For anyone else who has been having heartburn over trying to get yum to update openssl on Fedora 19 the last two times those updates were critical, know that you’re not alone.
At least I’m with you.
First during the Heartbleed update (openssl-1.0.1e-37.fc19) and now with the latest to address another exploit, I had to manually install the package and its dependencies because yum reported a conflict.
Error: Package: 1:openssl-1.0.1e-37.fc19.1.i686 (installed) Requires: openssl-libs(x86-32) = 1:1.0.1e-37.fc19.1 Removing: 1:openssl-libs-1.0.1e-37.fc19.1.i686 (installed) openssl-libs(x86-32) = 1:1.0.1e-37.fc19.1 Updated By: 1:openssl-libs-1.0.1e-38.fc19.i686 (updates) openssl-libs(x86-32) = 1:1.0.1e-38.fc19 Available: 1:openssl-libs-1.0.1e-4.fc19.i686 (fedora) openssl-libs(x86-32) = 1:1.0.1e-4.fc19 You could try using --skip-broken to work around the problem
I did try a few time-worn techniques to right things before going the manual route (e.g. doing a “yum clean all”), to no avail.

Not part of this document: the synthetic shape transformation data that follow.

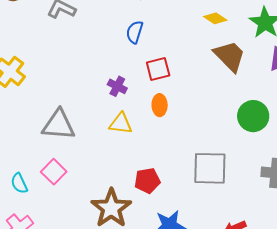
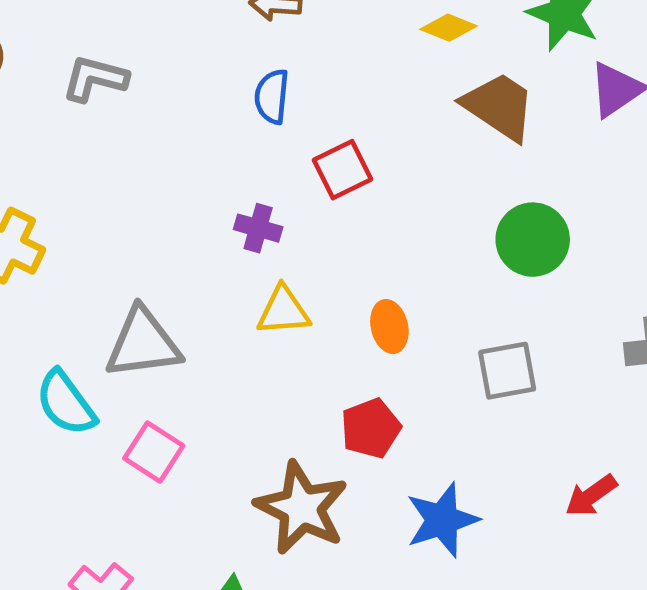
orange ellipse: (160, 105) -> (389, 326), moved
green circle: (253, 116) -> (533, 240), moved
gray square: (210, 168) -> (507, 371), size x0.7
cyan semicircle: (19, 183) -> (66, 403), moved, size x1.4

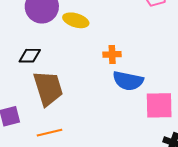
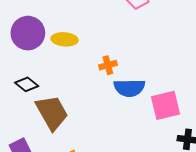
black diamond: (30, 56) -> (27, 84), turned 50

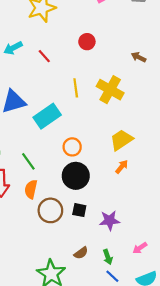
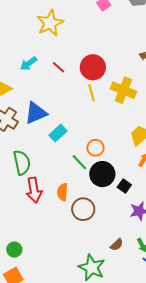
red circle: (87, 42) -> (93, 67), moved, size x1.6
cyan rectangle: (47, 116) -> (58, 133), moved, size x0.7
green line: (28, 161) -> (79, 162), moved
black square: (79, 210) -> (124, 186), moved, turned 32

Only by downloading the rpms from an up-to-date repo (found via mirrors.fedoraproject.org) and then invoking “rpm -Uvh” against them was I able to do the update.

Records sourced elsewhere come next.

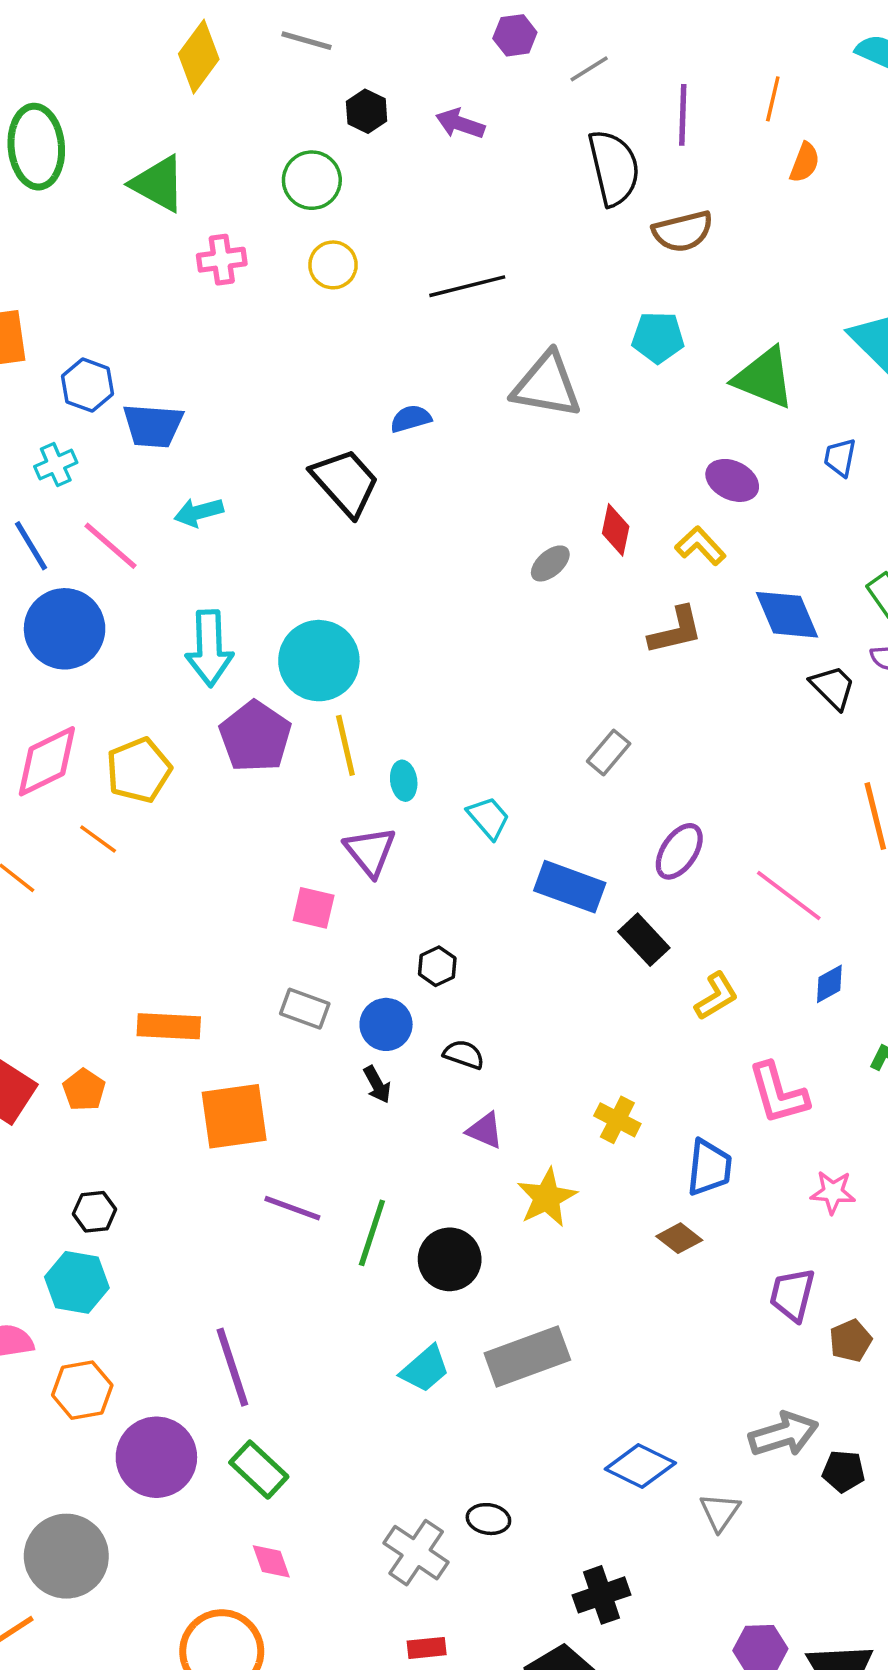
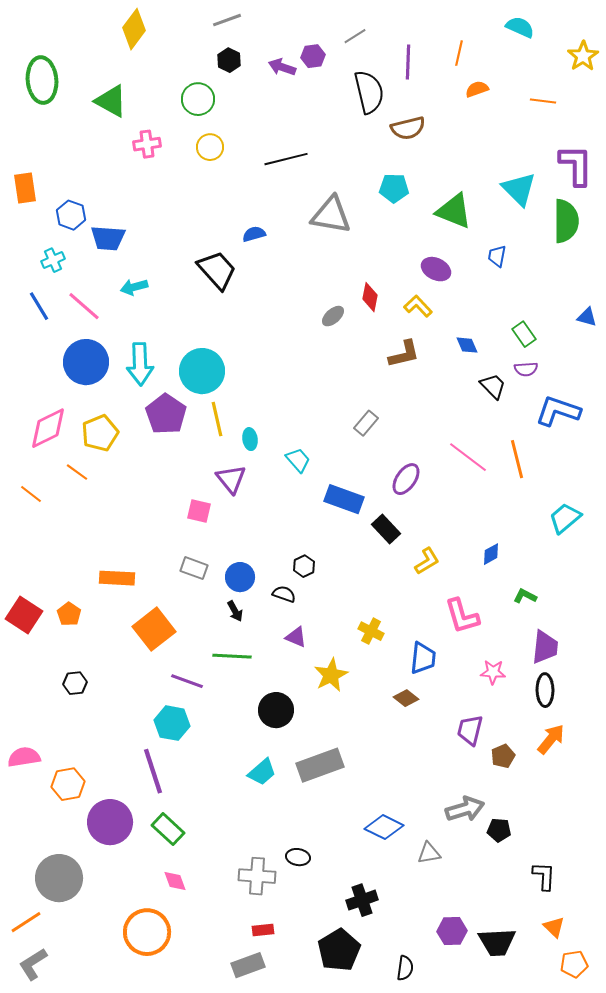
purple hexagon: (515, 35) -> (313, 56), moved
gray line: (307, 41) -> (227, 20), moved, turned -36
orange semicircle: (805, 162) -> (477, 89), turned -130
blue diamond: (787, 615) -> (467, 345), size x0.6
blue circle: (65, 629) -> (86, 362), moved
pink line: (789, 896) -> (468, 457), moved
black hexagon: (437, 966) -> (304, 566), moved
orange square: (234, 1116) -> (154, 629), turned -30
green line: (372, 1233) -> (232, 656), moved, turned 75
cyan hexagon: (77, 1282) -> (172, 723), moved
gray triangle: (720, 1512) -> (429, 853), turned 45
gray cross: (416, 1553) -> (257, 876), turned -30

In my case this involved grabbing four packages over HTTP:
openssl-1.0.1e-38.fc19.i686.rpm openssl-1.0.1e-38.fc19.x86_64.rpm openssl-libs-1.0.1e-38.fc19.i686.rpm openssl-libs-1.0.1e-38.fc19.x86_64.rpm
My attempt to use yumdownloader to retrieve the packages failed as it was unable to find the .i686 version of openssl-1.0.1e-38 (which is probably why my yum update failed).
This isn’t a knock against yum, by the way. I use it all the time for package management. My opinion is that this is a problem either with the way openssl is being packaged or how it’s being provisioned (although openssl is the only package I’ve had this problem with).
I’m also not addressing the fact that updates for Fedora 19 were only available signficantly after those for Fedora 20. My only comment there would be that if the Fedora Project wants to cease supporting Fedora 19 at the same level as they do Fedora 20 at this point, they’ve got every right to do so — but their users also deserve to know that is what is happening. Of course the Fedora Release Life Cycle is very specific about how long a release will be supported, and Fedora 19 fits well within the bounds set. If Project Management so desires they can change that policy any time they want, but again, they need to tell people they’ve done that.
As an aside, I noted several weeks ago that a security update to the gnutls package for Fedora 19 was also significantly delayed as compared to Fedora 20 (as well as Red Hat Enteprise 6 and CentOS 6).
Right now I’m holding off upgrading to Fedora 20 until CentOS 7 is released. As I’ve indicated on this blog recently, my current plan is to switch my home servers over to CentOS 7. Now that it’s clear Fedora 21 won’t be out until this October I’m weighing whether to upgrade my workstations to Fedora 20 or to move them to CentOS 7 as well.